What is being asked: Please give the number of lines in the records below that include "dans", with no other output.

Listed records:
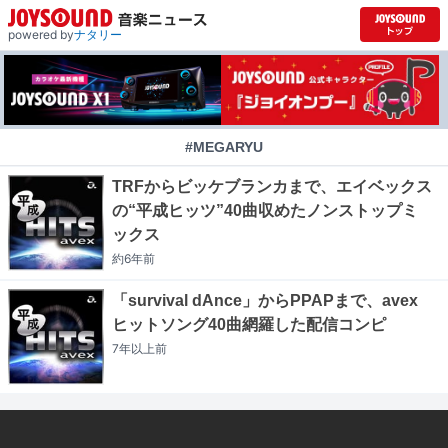
powered by
ナタリー
#MEGARYU
TRFからビッケブランカまで、エイベックス
の“平成ヒッツ”40曲収めたノンストップミ
ックス
約6年
前
「survival dAnce」からPPAPまで、avex
ヒットソング40曲網羅した配信コンピ
7年以上
前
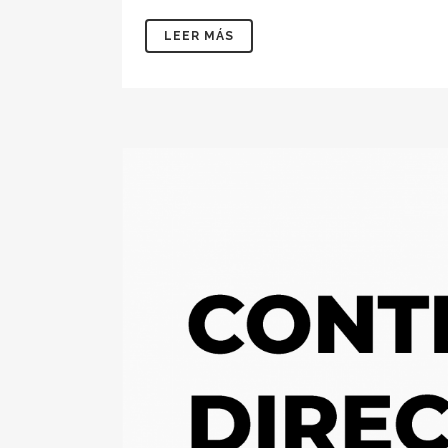
LEER MÁS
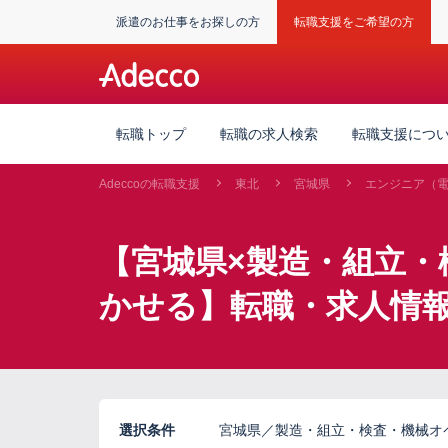
派遣のお仕事をお探しの方
転職支援をご希望の方
転職トップ
転職の求人検索
転職支援につ
Adeccoの転職支援
東北
宮城県
エンジニア（
【宮城県×製造・組立・
かせる】転職・求人情
選択条件
宮城県／製造・組立・検査・機械オ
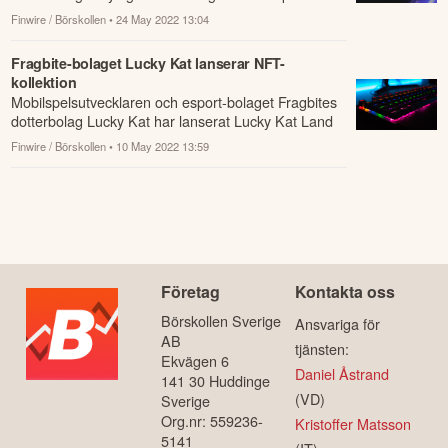
Street of Rage 4 på mobila enheter.
Finwire / Börskollen
• 24 May 2022 13:04
Fragbite-bolaget Lucky Kat lanserar NFT-
kollektion
Mobilspelsutvecklaren och esport-bolaget Fragbites
dotterbolag Lucky Kat har lanserat Lucky Kat Land
på sitt NFT-metaverse Sandbox.
Finwire / Börskollen
• 10 May 2022 13:59
Företag
Kontakta oss
Börskollen Sverige
Ansvariga för
AB
tjänsten:
Ekvägen 6
Daniel Åstrand
141 30 Huddinge
(VD)
Sverige
Org.nr: 559236-
Kristoffer Matsson
5141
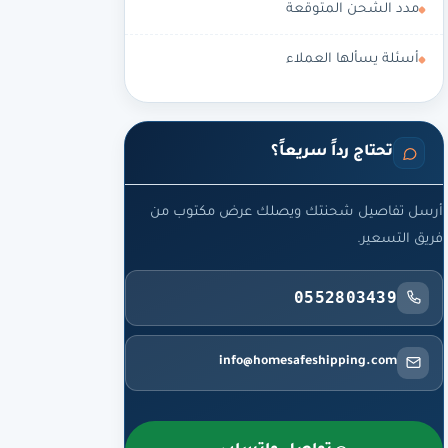
مدد الشحن المتوقعة
أسئلة يسألها العملاء
تحتاج رداً سريعاً؟
أرسل تفاصيل شحنتك ويصلك عرض مكتوب من
فريق التسعير.
0552803439
info@homesafeshipping.com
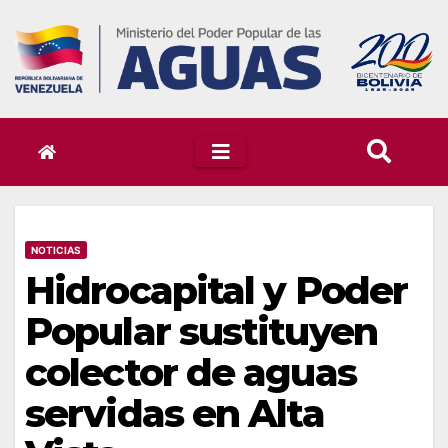
Skip
to
content
NOTICIAS
Hidrocapital y Poder
Popular sustituyen
colector de aguas
servidas en Alta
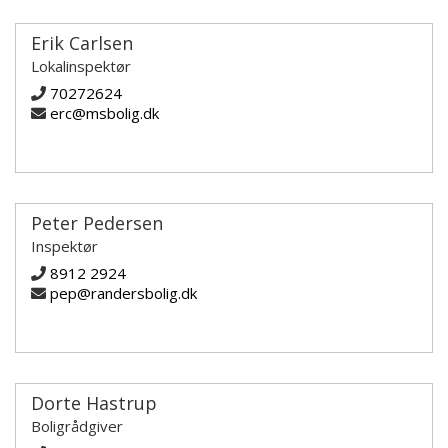
Erik Carlsen
Lokalinspektør
70272624
erc@msbolig.dk
Peter Pedersen
Inspektør
8912 2924
pep@randersbolig.dk
Dorte Hastrup
Boligrådgiver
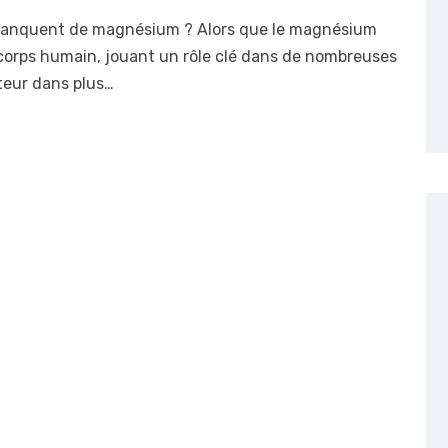
manquent de magnésium ? Alors que le magnésium
u corps humain, jouant un rôle clé dans de nombreuses
cteur dans plus…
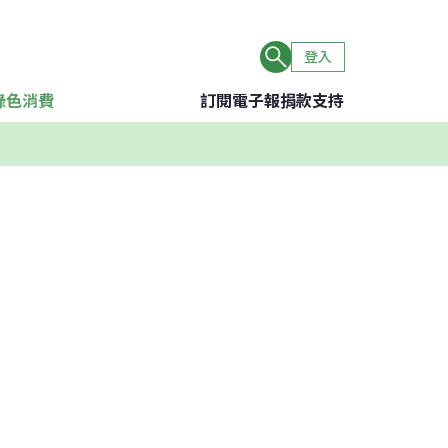
登入
綠色消費
訂閱電子報
捐款支持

Solution for this problem: 2